Tiens donc, l’éternel cliché de la jalousie féminine, c’est
fou ce que les publicitaires sont créatifs.
Un petit retour en arrière nous confirme rapidement cette
sensation de déjà-vu : c’est établi, les publicités regorgent de femmes
jalouses, rivales et médisantes.
Démonstration en quelques exemples :
Publicité de 1996 pour le jeu Keno mettant en scène 2 collègues
critiquant le physique d’une troisième à la machine à café.
Publicité de 2000 pour WWF entertainment au cours de
laquelle un concours de beauté tourne au combat de catch.
Affiche de 2006 annonçant un tournoi de Scrabble.
Le dessin représente une blonde et une brune à terre, en train de se battre, des ciseaux à la main. D’après le score, la blonde a gagné la partie d’où l’accroche « Au Scrabble, tout est possible ».
Le dessin représente une blonde et une brune à terre, en train de se battre, des ciseaux à la main. D’après le score, la blonde a gagné la partie d’où l’accroche « Au Scrabble, tout est possible ».
Publicité de 2007 pour Quiznos. Une femme sur un banc
déguste un sandwich. Une autre, assise à côté d’elle lui lance un regard plein
d’envie et de haine avant de lui asséner : « Je te déteste ».
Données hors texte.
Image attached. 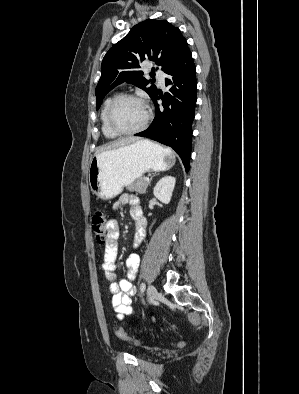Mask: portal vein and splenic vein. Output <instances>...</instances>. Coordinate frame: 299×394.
Returning <instances> with one entry per match:
<instances>
[{
    "label": "portal vein and splenic vein",
    "mask_w": 299,
    "mask_h": 394,
    "mask_svg": "<svg viewBox=\"0 0 299 394\" xmlns=\"http://www.w3.org/2000/svg\"><path fill=\"white\" fill-rule=\"evenodd\" d=\"M145 181H146V182H149V181H150V179H149L148 177H146V178H145Z\"/></svg>",
    "instance_id": "portal-vein-and-splenic-vein-1"
}]
</instances>
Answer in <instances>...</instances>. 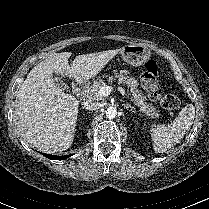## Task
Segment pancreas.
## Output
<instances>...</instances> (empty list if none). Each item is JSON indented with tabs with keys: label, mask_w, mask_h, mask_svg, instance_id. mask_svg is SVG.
Here are the masks:
<instances>
[{
	"label": "pancreas",
	"mask_w": 209,
	"mask_h": 209,
	"mask_svg": "<svg viewBox=\"0 0 209 209\" xmlns=\"http://www.w3.org/2000/svg\"><path fill=\"white\" fill-rule=\"evenodd\" d=\"M113 73L120 83L127 85L131 93L132 101L143 113L152 118L159 117L155 107L146 102V97L143 96L142 92L138 89L137 80L133 76H130L127 70H121L120 72L114 71ZM108 80L112 81L113 77H108ZM104 85V80L94 81L93 85L85 90V97L89 101L100 100L101 97L98 96V92Z\"/></svg>",
	"instance_id": "obj_1"
}]
</instances>
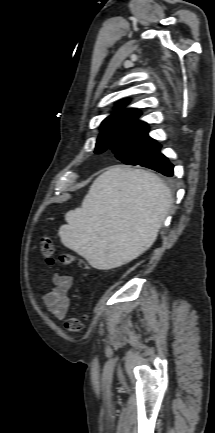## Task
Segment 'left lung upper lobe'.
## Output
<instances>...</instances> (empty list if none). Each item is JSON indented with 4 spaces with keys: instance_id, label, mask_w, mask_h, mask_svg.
I'll list each match as a JSON object with an SVG mask.
<instances>
[{
    "instance_id": "left-lung-upper-lobe-1",
    "label": "left lung upper lobe",
    "mask_w": 215,
    "mask_h": 433,
    "mask_svg": "<svg viewBox=\"0 0 215 433\" xmlns=\"http://www.w3.org/2000/svg\"><path fill=\"white\" fill-rule=\"evenodd\" d=\"M126 103V100L117 103L119 110L102 122L95 153L111 149L116 158L125 164L156 169L164 158L160 153L161 145L149 137L147 123L137 120L140 111L121 108Z\"/></svg>"
}]
</instances>
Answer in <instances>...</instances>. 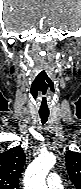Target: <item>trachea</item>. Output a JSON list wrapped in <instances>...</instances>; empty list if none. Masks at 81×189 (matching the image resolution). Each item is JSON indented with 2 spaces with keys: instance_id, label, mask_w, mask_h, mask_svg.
Wrapping results in <instances>:
<instances>
[{
  "instance_id": "obj_1",
  "label": "trachea",
  "mask_w": 81,
  "mask_h": 189,
  "mask_svg": "<svg viewBox=\"0 0 81 189\" xmlns=\"http://www.w3.org/2000/svg\"><path fill=\"white\" fill-rule=\"evenodd\" d=\"M39 115H40V118H41V122L44 125L48 120L49 112H40Z\"/></svg>"
}]
</instances>
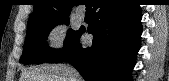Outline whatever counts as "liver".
Returning a JSON list of instances; mask_svg holds the SVG:
<instances>
[{
	"mask_svg": "<svg viewBox=\"0 0 169 81\" xmlns=\"http://www.w3.org/2000/svg\"><path fill=\"white\" fill-rule=\"evenodd\" d=\"M70 70L66 64H43L25 70L20 81H72ZM78 81H82L80 75Z\"/></svg>",
	"mask_w": 169,
	"mask_h": 81,
	"instance_id": "1",
	"label": "liver"
}]
</instances>
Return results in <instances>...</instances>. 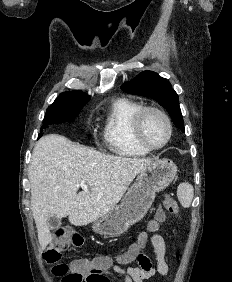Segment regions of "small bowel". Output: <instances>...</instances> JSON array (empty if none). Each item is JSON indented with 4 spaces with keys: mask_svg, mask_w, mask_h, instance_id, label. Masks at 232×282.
<instances>
[{
    "mask_svg": "<svg viewBox=\"0 0 232 282\" xmlns=\"http://www.w3.org/2000/svg\"><path fill=\"white\" fill-rule=\"evenodd\" d=\"M151 243L155 254L156 265L153 266L150 259L146 255H141L138 260V266H128L116 263L109 265L113 273L116 275L114 279L107 275L97 277L90 282H144L145 280L152 279L156 275L167 277L169 268L165 261L166 245L163 237L160 234H153Z\"/></svg>",
    "mask_w": 232,
    "mask_h": 282,
    "instance_id": "obj_1",
    "label": "small bowel"
}]
</instances>
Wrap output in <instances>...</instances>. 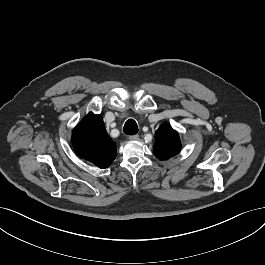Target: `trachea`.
Here are the masks:
<instances>
[{"mask_svg": "<svg viewBox=\"0 0 265 265\" xmlns=\"http://www.w3.org/2000/svg\"><path fill=\"white\" fill-rule=\"evenodd\" d=\"M123 131L127 135H135L138 132V126L135 120L129 119L126 121Z\"/></svg>", "mask_w": 265, "mask_h": 265, "instance_id": "obj_1", "label": "trachea"}]
</instances>
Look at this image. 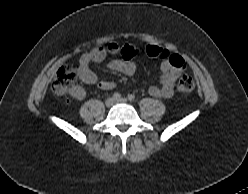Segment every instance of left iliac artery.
<instances>
[{"label":"left iliac artery","mask_w":248,"mask_h":194,"mask_svg":"<svg viewBox=\"0 0 248 194\" xmlns=\"http://www.w3.org/2000/svg\"><path fill=\"white\" fill-rule=\"evenodd\" d=\"M128 100L129 101H134L135 100V96L133 94H129L128 95Z\"/></svg>","instance_id":"44dca946"}]
</instances>
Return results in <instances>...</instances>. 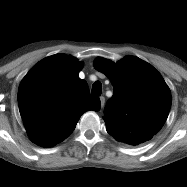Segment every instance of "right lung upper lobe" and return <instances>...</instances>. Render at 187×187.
I'll list each match as a JSON object with an SVG mask.
<instances>
[{"mask_svg": "<svg viewBox=\"0 0 187 187\" xmlns=\"http://www.w3.org/2000/svg\"><path fill=\"white\" fill-rule=\"evenodd\" d=\"M83 63L56 54L38 62L23 78L18 90L20 114L35 144L51 147L68 137L80 116L101 108L88 84L79 78Z\"/></svg>", "mask_w": 187, "mask_h": 187, "instance_id": "1", "label": "right lung upper lobe"}]
</instances>
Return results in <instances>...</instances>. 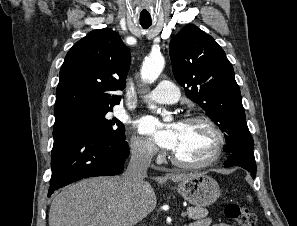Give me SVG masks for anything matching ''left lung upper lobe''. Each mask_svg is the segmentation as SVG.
<instances>
[{"label":"left lung upper lobe","instance_id":"obj_1","mask_svg":"<svg viewBox=\"0 0 297 226\" xmlns=\"http://www.w3.org/2000/svg\"><path fill=\"white\" fill-rule=\"evenodd\" d=\"M174 76L186 96L225 133L228 156L254 154L233 66L215 40L193 24L170 40Z\"/></svg>","mask_w":297,"mask_h":226}]
</instances>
Publicité de 2009 pour Orangina. Pour la marque, les femmes
sont des hyènes entre elles, de vraies garces, qui ricanent de leurs pairs sans
aucune culpabilité.
Publicité de 2012 pour la marque de tampons Libra. Le spot met
en scène une pseudo-rivalité entre une « vraie » femme qui a la
chance de porter un tampon et une transsexuelle.
Publicité de 2013 pour la marque de produits solaires Hawaiian Tropic. Ici, l’ennemi ce n’est pas le soleil mais la jalousie des autres femmes. Et pour matérialiser ce bon vieux cliché, « boudin » « pouffe » « silicone » et autres gentillesses s’inscrivent ainsi sous forme de lettres de fumées au passage de la jeune fille mise en scène dans le spot.
Mais d’où vient cette croyance tenace que la femme est
forcément une ennemie pour la femme ?
« On tient pour acquis, à tort, que les femmes sont
rivales » explique
Lori Saint-Martin, professeure en études littéraires à l’UQAM et attachée
de l’Institut de recherche et d’études féministes (IREF). « C’est un
stéréotype culturel très ancré. À cause de la domination masculine, il y avait
une volonté de diviser les femmes pour les empêcher de former un groupe et de
revendiquer des droits. Il y a aussi le fait qu’historiquement, quand la seule
façon d’avoir une bonne situation était de trouver un bon mari, les femmes
étaient rivales, car elles voulaient toutes avoir le mari le plus riche, le
plus beau et le plus apte à leur offrir une bonne vie. Oui, de ce point de vue,
elles étaient rivales »,
Elle déplore le fait qu’on ne se pose que rarement la
question au sujet des hommes. « C’est très significatif. On a voulu
cantonner les femmes dans la discorde. Pourquoi le mot ‟compétition” pour les
hommes et ‟rivalité” pour les femmes ? On veut faire mal paraître les
rapports des femmes entre elles », estime Lori Saint-Martin.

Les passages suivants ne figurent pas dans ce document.